Item 5. Interest in Securities of the Issuer.
(a) HHMI owns beneficially 32,903,600 shares, or
approximately 50.96 percent, of the issued and outstanding shares
of Class H Stock. To the best of HHMI's knowledge, none of the
other persons named or referred to in response to Item 2 hereof
beneficially owns any shares of Class H Stock.
(b) Unchanged.
(c) No transactions in shares of Class H Stock were
effected within the past 60 days by HHMI or, to the best of
HHMI's knowledge, by any of the persons named or referred to in
response to Item 2 hereof, except the following open market sales
on the New York Stock Exchange of Core Shares by HHMI:
Date Number of Shares Price Per Share
July 15, 1992 8,600 $25.375
July 24, 1992 17,800 25.250
August 5, 1992 7,200 25.644
August 6, 1992 32,000 26.027
(d) and (e) Unchanged.
Item 6. Contracts, Arrangements, Understandings or
Relationships With Respect to Securities of the Issuer.
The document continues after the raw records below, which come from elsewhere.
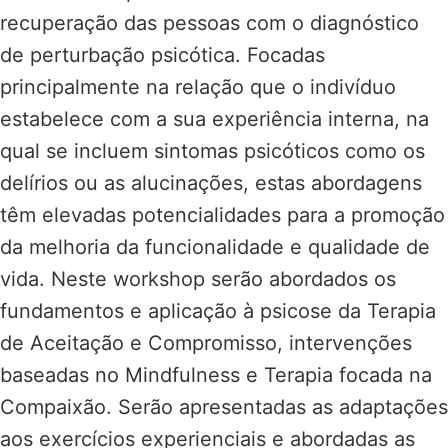
recuperação das pessoas com o diagnóstico
de perturbação psicótica. Focadas
principalmente na relação que o indivíduo
estabelece com a sua experiência interna, na
qual se incluem sintomas psicóticos como os
delírios ou as alucinações, estas abordagens
têm elevadas potencialidades para a promoção
da melhoria da funcionalidade e qualidade de
vida. Neste workshop serão abordados os
fundamentos e aplicação à psicose da Terapia
de Aceitação e Compromisso, intervenções
baseadas no Mindfulness e Terapia focada na
Compaixão. Serão apresentadas as adaptações
aos exercícios experienciais e abordadas as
Except pursuant to the Class H Stock Agreement and the
1992 Agreement, neither HHMI nor, to the best of HHMI's
knowledge, any other person named or referred to in response to
Item 2 hereof, has any contracts, arrangements, understandings,
or relationships with any person relating to any securities of
GM, including but not limited to transfer or voting of any of the
<PAGE>
Page 5 of 6
securities, finder's fees, joint ventures, loan or option
arrangements, puts or calls, guarantees of profits, division of
profits or loss, or the giving or withholding of proxies.
In the event of the execution by GM of the Underwriting
Agreement prior to January 1, 1993, GM and HHMI would execute the
Lock-up Agreement and the Amendment, thereby imposing certain
restrictions on the sale or other disposition by HHMI of Core
Shares, and amending certain terms of the Class H Stock
Agreement, effective as of the date of notice by GM to HHMI of
the execution by GM of the Underwriting Agreement.
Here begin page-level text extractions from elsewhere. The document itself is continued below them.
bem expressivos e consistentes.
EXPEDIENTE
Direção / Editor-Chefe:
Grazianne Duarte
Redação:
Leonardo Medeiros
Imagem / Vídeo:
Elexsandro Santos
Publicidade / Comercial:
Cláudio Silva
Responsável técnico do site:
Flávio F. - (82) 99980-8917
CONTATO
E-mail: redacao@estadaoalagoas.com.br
The Lock-up Agreement would provide that, except with
respect to any exercise of Call Rights or Put Rights under the
Class H Stock Agreement, as amended, HHMI will not offer, sell,
contract to sell, or otherwise dispose of shares of Class H
Stock, without the prior written consent of Merrill Lynch,
Pierce, Fenner & Smith Incorporated on behalf of the
Underwriters, for a period of 90 days after the date of notice by
GM to HHMI of the execution of the Underwriting Agreement.
Under the Amendment, the maximum number of Series III Call
Shares which GM has the right to purchase from HHMI, and the
number of 1993 Put Shares which HHMI has the right to sell to GM
under the Class H Stock Agreement, would be increased to
10,000,000 plus (a) 500,000, if the total number of shares of
Class H Stock to be sold in the Offering as set forth in the
Underwriting Agreement (not including any shares to be sold
pursuant to any over-allotment option) (the "Firm Shares") equals
or exceeds 20,000,000, or (b) if the number of Firm Shares is
less than 20,000,000, the greater of (I) 250,000 and (II) 500,000
multiplied by a fraction, the numerator of which equals the
number of Firm Shares and the denominator of which equals
20,000,000. The Class H Stock Agreement, as amended by the
Amendment, will remain in full force and effect.
Item 7. Material to be Filed as Exhibits.
The following Exhibit is filed with this Amendment No. 5:
1992 Agreement (Exhibit A).
<PAGE>
Page 6 of 6
SIGNATURE
After reasonable inquiry, and to the best of my
knowledge and belief, I certify that the information set forth in
this statement is true, complete, and correct.
Dated: September 4, 1992
HOWARD HUGHES MEDICAL INSTITUTE
By: /s/ Jose E. Trias, Esq.
Jose E. Trias, Esq.
Vice President, General Counsel,
and Secretary
<PAGE>
UNITED STATES
SECURITIES AND EXCHANGE COMMISSION
Washington, D.C. 20549
SCHEDULE 13D
Under the Securities Exchange Act of 1934
(Amendment No. 6)*
GENERAL MOTORS CORPORATION
(Name of Issuer)
Class H Common Stock, par value $0.10 per share
(Title of Class of Securities)
370442 501
(CUSIP Number)
Jose E. Trias, Esq., Vice President and General Counsel and Secretary
Howard Hughes Medical Institute
6701 Rockledge Drive, Bethesda, MD 20817 (301) 571-0200
(Name, Address and Telephone Number of Person
Authorized to Receive Notices and Communications)
October 15, 1992
(Date of Event which Requires Filing of this Statement)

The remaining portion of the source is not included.